Fabienne Karmann deutet auf das Bild über ihr: „Das ist das Kleid, das ich gerade trage“, sagt sie und blickt an sich herunter, auf das weiße Seidenkleid und die auffällig gezackte, rot gemusterte Aufnaht an den Seiten. „So etwas Edles ziehe ich nur zu besonderen Anlässen an.“ Der Anlass ist die Fotoausstellung „My Identity My Freedom – Romanidesign“, die Karmann im „M1 Café“ am Moritzplatz in Kreuzberg zeigt. Die 32-Jährige aus Neukölln hat eine Mode-Kollektion der ungarischen Designerin Erika Varga fotografiert. Als Kulisse dienten ihr bei den Aufnahmen die Häuser ungarischer Roma-Familien.

Die Designerin Varga kombiniert traditionelle Roma-Stoffe und -Muster mit modernen Stoffen und Schnitten. Die Kollektionen sind auch über ihren Online-Shop erhältlich. Fabienne Karmann ist vor vier Jahren bei einem Aufenthalt in Budapest auf das Label gestoßen. Seither fotografiert sie die Kollektionen der Designerin, mal in den Straßen Budapests, mal auf Fashion-Shows, und auch auf den Straßen Neuköllns hat sie schon eine Modestrecke aufgenommen. „Die bunten Plakatwände dort haben so gut zu den Stoffen gepasst“, sagt Karmann.

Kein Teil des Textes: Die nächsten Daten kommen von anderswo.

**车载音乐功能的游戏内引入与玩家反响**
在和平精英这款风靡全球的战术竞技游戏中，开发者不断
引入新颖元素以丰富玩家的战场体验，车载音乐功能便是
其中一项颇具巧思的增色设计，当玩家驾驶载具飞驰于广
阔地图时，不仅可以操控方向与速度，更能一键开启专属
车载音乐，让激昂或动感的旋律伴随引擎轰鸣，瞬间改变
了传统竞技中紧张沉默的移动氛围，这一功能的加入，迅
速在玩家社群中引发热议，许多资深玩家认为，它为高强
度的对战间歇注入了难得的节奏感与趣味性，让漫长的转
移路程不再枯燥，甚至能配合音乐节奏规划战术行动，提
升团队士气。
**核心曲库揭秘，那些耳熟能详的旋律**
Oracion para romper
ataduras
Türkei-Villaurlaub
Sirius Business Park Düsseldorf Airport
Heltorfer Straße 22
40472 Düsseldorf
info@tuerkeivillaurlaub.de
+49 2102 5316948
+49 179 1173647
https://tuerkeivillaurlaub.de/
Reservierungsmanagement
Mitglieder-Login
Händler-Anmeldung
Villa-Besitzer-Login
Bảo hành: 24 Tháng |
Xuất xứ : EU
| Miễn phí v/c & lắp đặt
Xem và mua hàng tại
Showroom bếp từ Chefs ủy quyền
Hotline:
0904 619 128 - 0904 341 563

Faszination für gewagte Kombinationen

Auf ähnliche Weise hat sie die Kulisse für die aktuelle Kollektion gewählt. Das Model, das auf dem Foto das Kleid von Fabienne Karmann trägt, steht in einem Wohnzimmer mit weißem Kachelboden und grell orange-rot gestrichenen Wänden. Im Zimmereck ein bunter Blumenstrauß, an den Wänden Bilder mit Landschaftsmotiven. Der Mut zur Farbe und zum Muster, die gewagten Kombinationen – das habe sie an der Roma-Mode fasziniert, sagt Karmann. In den Häusern, die sie besucht und in denen sie fotografiert hat, habe sie „dieses Zusammengewürfelte, Bunte wiedergefunden“.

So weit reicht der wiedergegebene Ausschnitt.